Congo regulator intensifies satellite know-how
From 22 to 24 September, the Congolese Postal and Electronic Communications Regulatory Agency, ARPCE, dispatched a technical delegation to France to deepen expertise on next-generation satellites. The move fits the authority’s multi-year plan to modernise supervision of an industry evolving faster than traditional licensing cycles.
Training focus: LEO constellations and broadband
Hosted by internationally recognised consultant Didier Verhulst of Cogicom, the course dissected Low Earth Orbit constellations, spectrum management and cybersecurity layers critical for mass-market satellite internet. Director Benjamin Mouandza called the workshop “a major opportunity to consolidate our technical and regulatory muscle”, noting its role in universal service ambitions.

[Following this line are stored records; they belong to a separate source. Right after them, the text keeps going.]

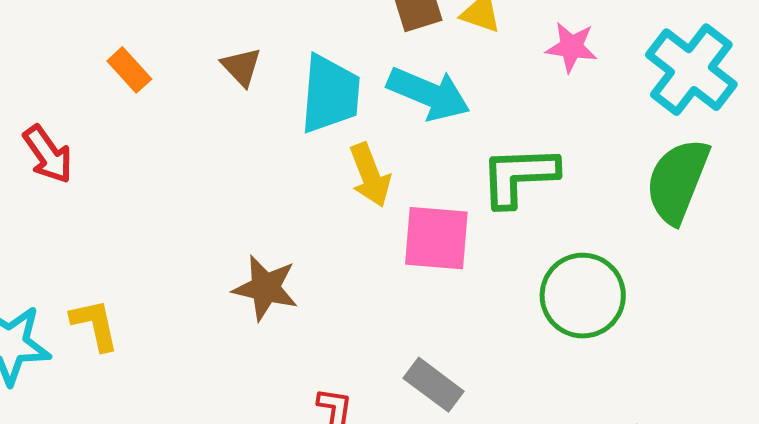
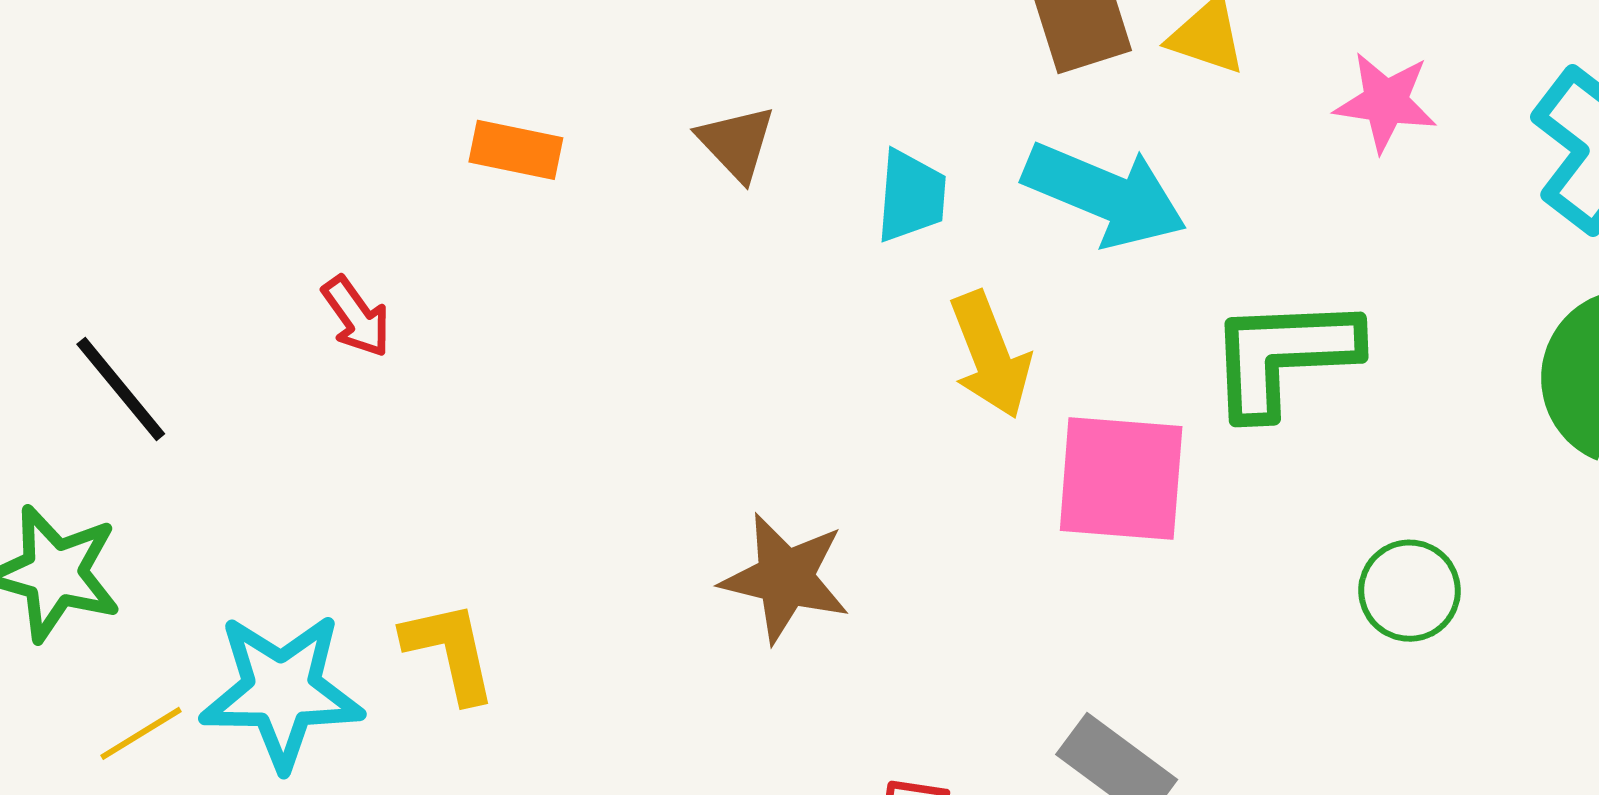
orange rectangle: (129, 70) -> (516, 150), turned -36
cyan trapezoid: (330, 94) -> (911, 196), size x0.6
red arrow: (48, 154) -> (356, 317), size x0.7
green circle: (583, 296) -> (1410, 591), size x0.6

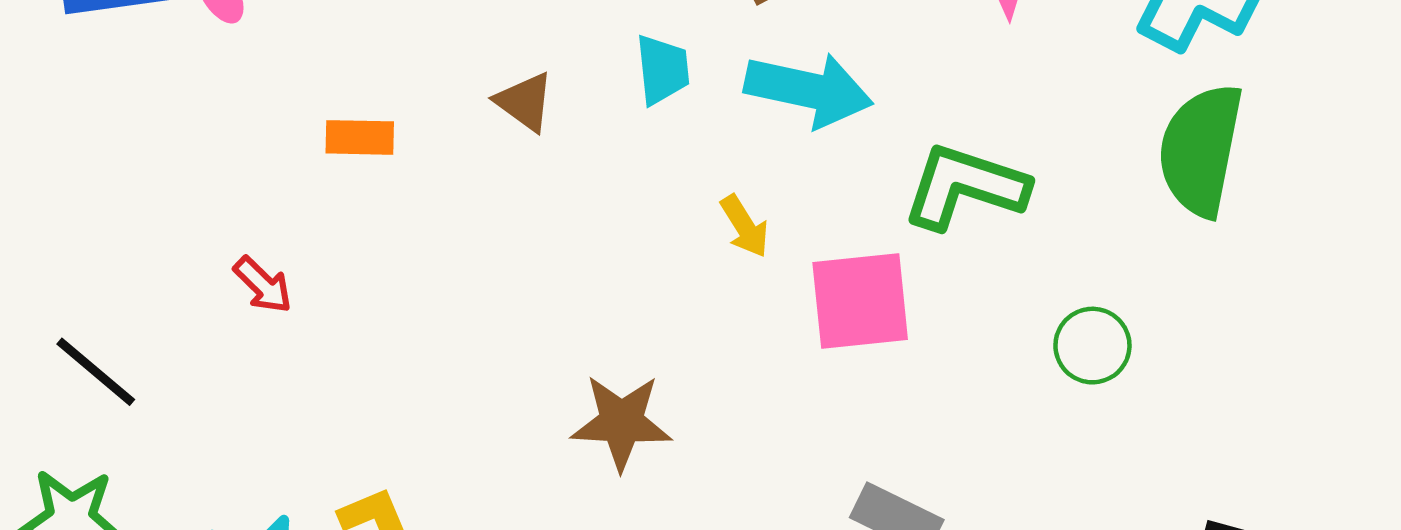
cyan trapezoid: (911, 196) -> (662, 70), moved
yellow arrow: (990, 355) -> (745, 226), size x0.7
green L-shape: (1283, 356) -> (965, 187), turned 31

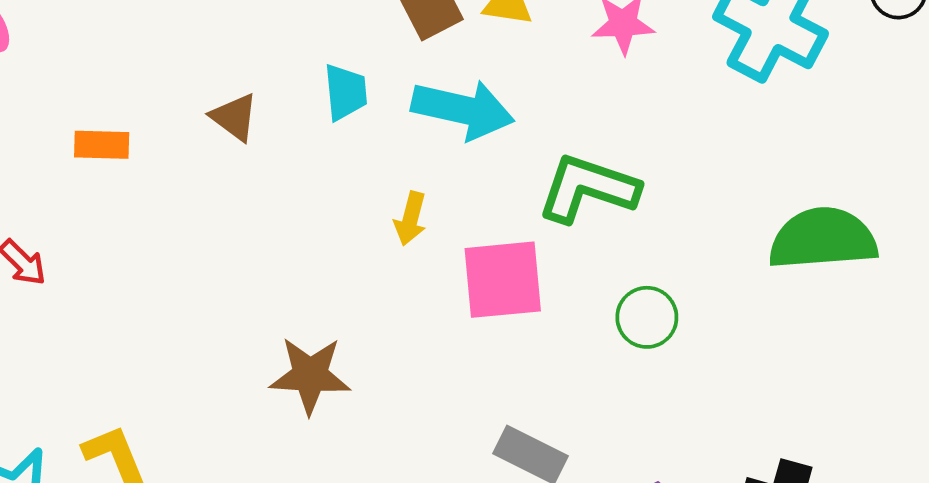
green semicircle: (1201, 150) -> (823, 239), moved, turned 74
yellow arrow: (745, 226) -> (410, 219), turned 46
green circle: (1092, 346) -> (647, 317), moved

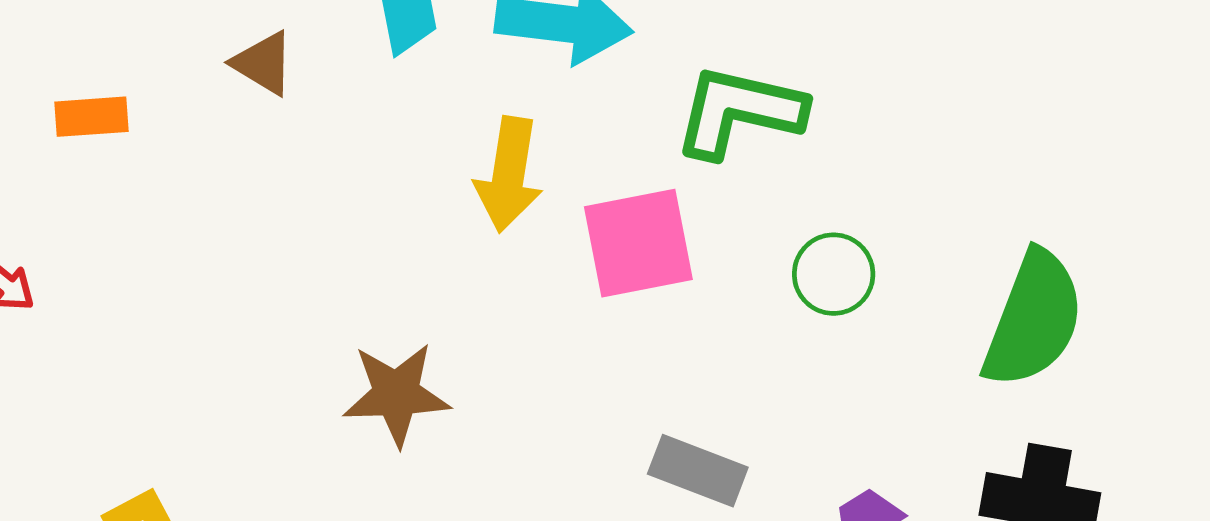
yellow arrow: (410, 219) -> (509, 174), size x1.6
green semicircle: (823, 239) -> (1033, 319), moved, turned 121

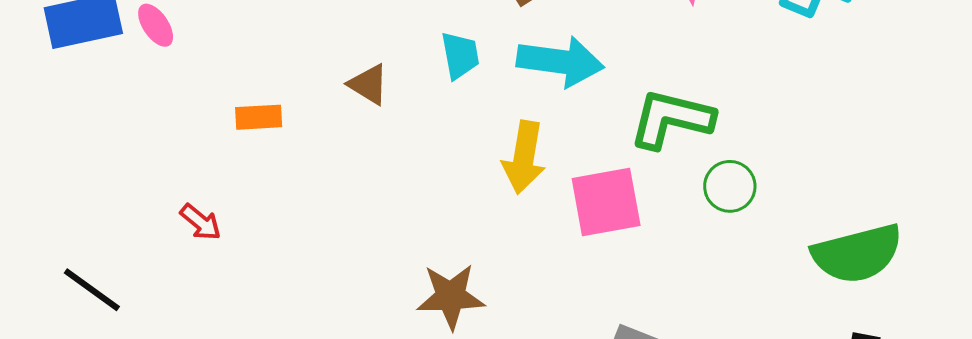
green circle: (834, 274) -> (730, 186), moved
green semicircle: (1033, 319) -> (857, 254), turned 54

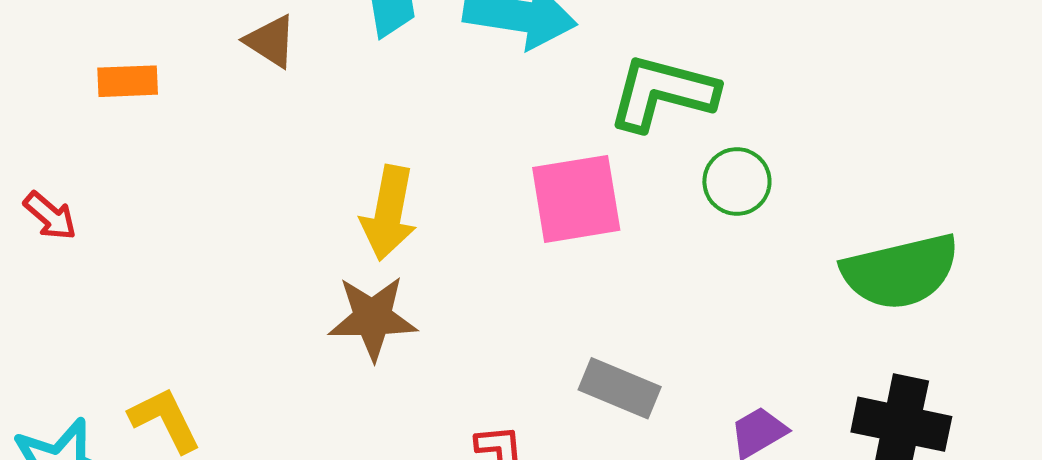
yellow arrow: (524, 157) -> (389, 213), moved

Field visit underscores operational realities
Beyond the classroom, officials toured the Rambouillet teleport in Yvelines, observing antenna arrays, redundant power grids and encryption gateways that anchor secure satellite links. Service Operators head Serge Abel Ongani said seeing live traffic routing “clarified the operational constraints we must anticipate when drafting guidelines for Congolese deployments”.
Dialogue with Eutelsat and OneWeb
The mission concluded with strategy talks alongside Eutelsat, now a key shareholder in OneWeb’s LEO network. Discussions centred on licensing timelines, earth-station siting and High Altitude Platform Systems that could complement fibre along the Congo River corridor. Parties agreed on follow-up technical working groups in Brazzaville within the semester.
Regulatory framework aligning with ITU norms
ARPCE plans to transpose International Telecommunication Union recommendations on non-geostationary systems, including dynamic spectrum sharing and collision avoidance data exchange (ITU 2023). Draft amendments under review would shorten type-approval delays and introduce a risk-based inspection regime to encourage quicker service activation.
Economic and social dividends for remote zones
Half of Congo’s 5.8 million inhabitants live outside fibre footprints, according to GSMA (2022). Affordable LEO terminals could connect schools near forest concessions, mining camps in Sangha or logistics depots at Oyo airstrip, while supporting e-government applications envisioned in the national Digital Plan 2025.
Investor takeaways and upcoming milestones
ARPCE will publish a consultation paper on satellite gateway authorisations by year-end, covering licence fees, spectrum coordination and local content routing requirements. Stakeholders watching the Central African fibre squeeze view the initiative as a timely signal that Congo is open to blended infrastructure models and competitive operator entry.